To fully appreciate the herculean task required to get our fiscal house in order, consider this; the recently brokered deal to extend the payroll tax holiday is partially offset by raising by 0.8% the amount federal workers contribute to their pensionsThe union reaction?

“Working class men and women who have dedicated their lives to serve their country should not be on the hook for solving a crisis they did not create,” American Federation of Government Employees National President John Gage said.


Continuing to attack federal employees’ pay and benefits doesn’t create new jobs and only adds to the pain and suffering many working class men and women are experiencing,” Gage said.

And, no, I didn’t get that decimal point wrong. It really is a 0.8% increase. So, if, say, a federal worker is currently contributing $100 towards their pension in any given period, they will now have to kick in an extra 80 cents. This is an “attack” on “working men and women”?

Amazingly, this near-rounding-error of an increase is expected to “save” $15 billion over the next year or so. That’s real money. Increasing federal workers’ pension contributions by a modest 10% could, it would seem, generate close to $200 billion in savings.

So, why aren’t we hearing more about these kind of budget savings?

The short answer, of course, is that we’ve allowed the creation of a union-government industrial complex. Federal, state and local governments are stacked with a permanent taxpayer-funded lobby for expanding government and fighting efforts to curtail government spending.

FDR even warned about such a development as he stated his opposition to collective bargaining for government employees:

All Government employees should realize that the process of collective bargaining, as usually understood, cannot be transplanted into the public service. It has its distinct and insurmountable limitations when applied to public personnel management. The very nature and purposes of Government make it impossible for administrative officials to represent fully or to bind the employer in mutual discussions with Government employee organizations.

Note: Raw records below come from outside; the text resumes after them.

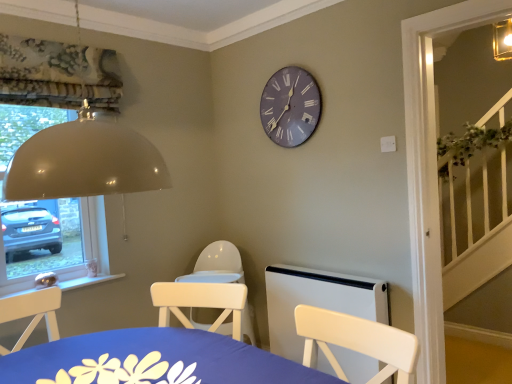 Question: From a real-world perspective, is white plastic radiator at lower center physically located above or below matte gray clock at upper center?

Choices:
 (A) above
 (B) below

Answer: (B)

Question: Do you think white plastic radiator at lower center is within matte gray clock at upper center, or outside of it?

Choices:
 (A) inside
 (B) outside

Answer: (B)

Question: Considering the real-world distances, which object is closest to the blue fabric table at lower center?

Choices:
 (A) white plastic radiator at lower center
 (B) matte gray clock at upper center

Answer: (A)

Question: Which object is positioned farthest from the blue fabric table at lower center?

Choices:
 (A) white plastic radiator at lower center
 (B) matte gray clock at upper center

Answer: (B) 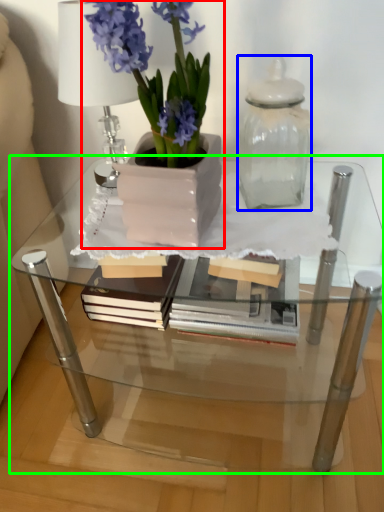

Over the past few decades, we’ve forgotten FDR’s warning and allowed politicians to shower unionized employees with outsized paychecks and platinum-level health and pension benefits. In exchange, the politicians are rewarded with campaign contributions and votes at election time. The problem is particularly acute at the state and local level, where governments are creaking under heavy health and pensions burden for current and retired employees. Many of our budget challenges are difficult, but reforming government workers’ compensation and benefits isn’t one of them.

Sure, the unions will scream, protest and stamp their feet. (See, for example, Wisconsin, Ohio and Indiana.) But, if even a 0.8% increase elicits an outcry as an “attack” on “working men and women”, then there really isn’t any prospect of reaching any kind of compromise. Best to just set that notion aside and move forward and free the 95% from the outrageous demands of government employees.